§ **DATA**
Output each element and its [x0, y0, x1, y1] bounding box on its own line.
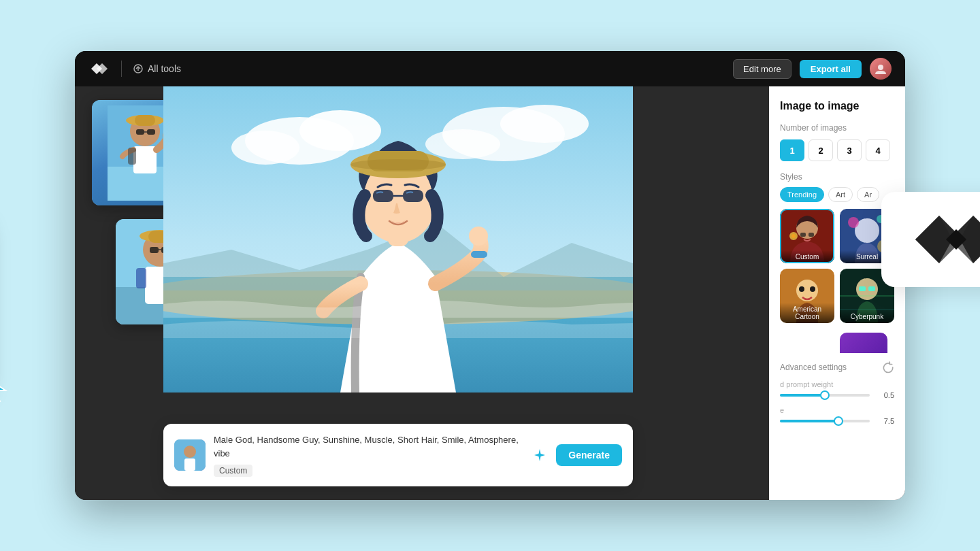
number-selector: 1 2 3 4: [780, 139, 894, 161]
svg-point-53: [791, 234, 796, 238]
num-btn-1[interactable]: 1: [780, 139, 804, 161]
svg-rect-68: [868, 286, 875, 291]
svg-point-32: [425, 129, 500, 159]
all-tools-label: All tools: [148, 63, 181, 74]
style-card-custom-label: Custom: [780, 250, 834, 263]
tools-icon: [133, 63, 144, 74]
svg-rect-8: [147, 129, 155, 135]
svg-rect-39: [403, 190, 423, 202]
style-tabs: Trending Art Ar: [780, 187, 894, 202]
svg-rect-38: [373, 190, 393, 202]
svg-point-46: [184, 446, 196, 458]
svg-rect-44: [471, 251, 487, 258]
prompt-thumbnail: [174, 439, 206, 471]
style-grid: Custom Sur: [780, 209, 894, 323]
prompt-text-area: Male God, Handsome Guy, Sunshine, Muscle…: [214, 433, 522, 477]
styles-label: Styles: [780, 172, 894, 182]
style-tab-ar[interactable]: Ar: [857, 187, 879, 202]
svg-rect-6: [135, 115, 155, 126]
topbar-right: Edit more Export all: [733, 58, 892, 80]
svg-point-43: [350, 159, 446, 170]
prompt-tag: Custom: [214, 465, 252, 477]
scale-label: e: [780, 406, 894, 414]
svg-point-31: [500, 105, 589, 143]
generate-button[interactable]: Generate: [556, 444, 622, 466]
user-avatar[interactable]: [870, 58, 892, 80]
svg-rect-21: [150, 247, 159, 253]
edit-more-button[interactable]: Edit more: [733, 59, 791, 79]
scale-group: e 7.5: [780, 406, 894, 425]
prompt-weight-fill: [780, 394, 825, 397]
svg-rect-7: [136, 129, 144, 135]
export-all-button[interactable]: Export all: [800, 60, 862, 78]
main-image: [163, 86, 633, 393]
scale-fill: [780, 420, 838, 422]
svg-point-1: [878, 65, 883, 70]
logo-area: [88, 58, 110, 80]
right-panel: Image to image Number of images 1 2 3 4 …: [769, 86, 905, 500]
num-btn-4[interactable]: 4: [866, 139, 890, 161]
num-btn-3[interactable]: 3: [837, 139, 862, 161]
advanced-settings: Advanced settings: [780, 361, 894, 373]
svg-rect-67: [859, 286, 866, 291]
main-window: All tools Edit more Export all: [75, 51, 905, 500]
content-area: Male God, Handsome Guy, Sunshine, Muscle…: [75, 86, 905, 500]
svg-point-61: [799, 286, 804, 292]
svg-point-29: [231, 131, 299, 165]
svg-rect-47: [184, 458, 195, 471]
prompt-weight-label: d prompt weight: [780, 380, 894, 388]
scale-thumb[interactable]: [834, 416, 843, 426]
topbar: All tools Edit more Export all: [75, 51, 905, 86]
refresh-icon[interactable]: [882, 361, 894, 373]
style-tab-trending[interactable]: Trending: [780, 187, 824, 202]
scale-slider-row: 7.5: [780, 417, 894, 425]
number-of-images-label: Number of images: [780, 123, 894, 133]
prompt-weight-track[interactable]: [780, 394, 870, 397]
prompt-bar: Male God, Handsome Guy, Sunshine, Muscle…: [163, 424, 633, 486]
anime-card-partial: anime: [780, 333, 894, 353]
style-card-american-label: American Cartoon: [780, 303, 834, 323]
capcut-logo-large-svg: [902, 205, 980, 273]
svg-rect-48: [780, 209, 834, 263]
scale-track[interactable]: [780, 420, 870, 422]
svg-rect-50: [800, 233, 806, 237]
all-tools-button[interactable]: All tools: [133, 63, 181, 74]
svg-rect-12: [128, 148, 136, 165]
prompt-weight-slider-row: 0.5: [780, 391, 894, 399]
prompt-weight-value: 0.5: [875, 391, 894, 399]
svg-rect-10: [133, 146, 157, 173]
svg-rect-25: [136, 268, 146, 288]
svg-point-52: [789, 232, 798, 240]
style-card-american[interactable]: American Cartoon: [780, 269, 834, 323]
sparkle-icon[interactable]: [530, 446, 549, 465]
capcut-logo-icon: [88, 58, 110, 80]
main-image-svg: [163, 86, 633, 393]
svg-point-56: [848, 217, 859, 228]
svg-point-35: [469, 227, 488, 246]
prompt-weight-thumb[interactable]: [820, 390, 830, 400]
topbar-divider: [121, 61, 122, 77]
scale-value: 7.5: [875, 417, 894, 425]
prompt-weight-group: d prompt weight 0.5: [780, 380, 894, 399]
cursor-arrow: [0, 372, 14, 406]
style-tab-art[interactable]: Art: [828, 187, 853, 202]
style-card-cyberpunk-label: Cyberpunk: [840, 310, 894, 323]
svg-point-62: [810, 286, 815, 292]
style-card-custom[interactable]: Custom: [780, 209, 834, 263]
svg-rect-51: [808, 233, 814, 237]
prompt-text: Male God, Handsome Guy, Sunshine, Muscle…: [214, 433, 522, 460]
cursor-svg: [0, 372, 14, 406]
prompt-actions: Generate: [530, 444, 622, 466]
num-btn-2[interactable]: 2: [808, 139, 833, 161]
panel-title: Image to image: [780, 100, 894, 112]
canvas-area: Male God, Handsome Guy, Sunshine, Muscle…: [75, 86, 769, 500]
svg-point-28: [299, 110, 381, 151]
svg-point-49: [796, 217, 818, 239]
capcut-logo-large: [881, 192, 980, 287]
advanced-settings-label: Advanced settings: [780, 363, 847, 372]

§ **HOW TO COMPLETE THIS TASK**
Retype the records above exactly, leaving every picture out of your copy.

§ **PROBLEM SOLUTION**
Output each element and its [x0, y0, x1, y1] bounding box on its own line.
number-selector: 1 2 3 4: [780, 139, 894, 161]
svg-point-53: [791, 234, 796, 238]
num-btn-1[interactable]: 1: [780, 139, 804, 161]
svg-rect-68: [868, 286, 875, 291]
svg-point-32: [425, 129, 500, 159]
all-tools-label: All tools: [148, 63, 181, 74]
style-card-custom-label: Custom: [780, 250, 834, 263]
tools-icon: [133, 63, 144, 74]
svg-rect-8: [147, 129, 155, 135]
svg-rect-39: [403, 190, 423, 202]
style-tabs: Trending Art Ar: [780, 187, 894, 202]
svg-rect-38: [373, 190, 393, 202]
svg-point-46: [184, 446, 196, 458]
svg-rect-44: [471, 251, 487, 258]
prompt-thumbnail: [174, 439, 206, 471]
style-grid: Custom Sur: [780, 209, 894, 323]
prompt-text-area: Male God, Handsome Guy, Sunshine, Muscle…: [214, 433, 522, 477]
styles-label: Styles: [780, 172, 894, 182]
style-tab-ar[interactable]: Ar: [857, 187, 879, 202]
svg-rect-6: [135, 115, 155, 126]
topbar-right: Edit more Export all: [733, 58, 892, 80]
svg-point-43: [350, 159, 446, 170]
prompt-tag: Custom: [214, 465, 252, 477]
scale-label: e: [780, 406, 894, 414]
svg-point-31: [500, 105, 589, 143]
generate-button[interactable]: Generate: [556, 444, 622, 466]
user-avatar[interactable]: [870, 58, 892, 80]
svg-rect-21: [150, 247, 159, 253]
edit-more-button[interactable]: Edit more: [733, 59, 791, 79]
scale-group: e 7.5: [780, 406, 894, 425]
prompt-weight-fill: [780, 394, 825, 397]
svg-rect-7: [136, 129, 144, 135]
export-all-button[interactable]: Export all: [800, 60, 862, 78]
main-image: [163, 86, 633, 393]
scale-fill: [780, 420, 838, 422]
svg-point-1: [878, 65, 883, 70]
logo-area: [88, 58, 110, 80]
right-panel: Image to image Number of images 1 2 3 4 …: [769, 86, 905, 500]
num-btn-4[interactable]: 4: [866, 139, 890, 161]
num-btn-3[interactable]: 3: [837, 139, 862, 161]
advanced-settings: Advanced settings: [780, 361, 894, 373]
svg-rect-67: [859, 286, 866, 291]
main-window: All tools Edit more Export all: [75, 51, 905, 500]
content-area: Male God, Handsome Guy, Sunshine, Muscle…: [75, 86, 905, 500]
svg-point-61: [799, 286, 804, 292]
svg-point-29: [231, 131, 299, 165]
svg-rect-47: [184, 458, 195, 471]
prompt-weight-label: d prompt weight: [780, 380, 894, 388]
scale-thumb[interactable]: [834, 416, 843, 426]
topbar: All tools Edit more Export all: [75, 51, 905, 86]
refresh-icon[interactable]: [882, 361, 894, 373]
style-tab-trending[interactable]: Trending: [780, 187, 824, 202]
scale-slider-row: 7.5: [780, 417, 894, 425]
number-of-images-label: Number of images: [780, 123, 894, 133]
prompt-weight-track[interactable]: [780, 394, 870, 397]
prompt-bar: Male God, Handsome Guy, Sunshine, Muscle…: [163, 424, 633, 486]
anime-card-partial: anime: [780, 333, 894, 353]
style-card-american-label: American Cartoon: [780, 303, 834, 323]
capcut-logo-large-svg: [902, 205, 980, 273]
svg-rect-48: [780, 209, 834, 263]
scale-track[interactable]: [780, 420, 870, 422]
svg-rect-50: [800, 233, 806, 237]
all-tools-button[interactable]: All tools: [133, 63, 181, 74]
svg-rect-12: [128, 148, 136, 165]
prompt-weight-slider-row: 0.5: [780, 391, 894, 399]
prompt-weight-value: 0.5: [875, 391, 894, 399]
svg-rect-10: [133, 146, 157, 173]
svg-rect-25: [136, 268, 146, 288]
svg-point-52: [789, 232, 798, 240]
style-card-american[interactable]: American Cartoon: [780, 269, 834, 323]
sparkle-icon[interactable]: [530, 446, 549, 465]
capcut-logo-icon: [88, 58, 110, 80]
main-image-svg: [163, 86, 633, 393]
svg-point-56: [848, 217, 859, 228]
svg-point-35: [469, 227, 488, 246]
prompt-weight-thumb[interactable]: [820, 390, 830, 400]
topbar-divider: [121, 61, 122, 77]
scale-value: 7.5: [875, 417, 894, 425]
prompt-weight-group: d prompt weight 0.5: [780, 380, 894, 399]
cursor-arrow: [0, 372, 14, 406]
style-tab-art[interactable]: Art: [828, 187, 853, 202]
style-card-cyberpunk-label: Cyberpunk: [840, 310, 894, 323]
svg-point-62: [810, 286, 815, 292]
style-card-custom[interactable]: Custom: [780, 209, 834, 263]
svg-rect-51: [808, 233, 814, 237]
prompt-text: Male God, Handsome Guy, Sunshine, Muscle…: [214, 433, 522, 460]
cursor-svg: [0, 372, 14, 406]
prompt-actions: Generate: [530, 444, 622, 466]
num-btn-2[interactable]: 2: [808, 139, 833, 161]
panel-title: Image to image: [780, 100, 894, 112]
canvas-area: Male God, Handsome Guy, Sunshine, Muscle…: [75, 86, 769, 500]
svg-point-28: [299, 110, 381, 151]
svg-point-49: [796, 217, 818, 239]
capcut-logo-large: [881, 192, 980, 287]
advanced-settings-label: Advanced settings: [780, 363, 847, 372]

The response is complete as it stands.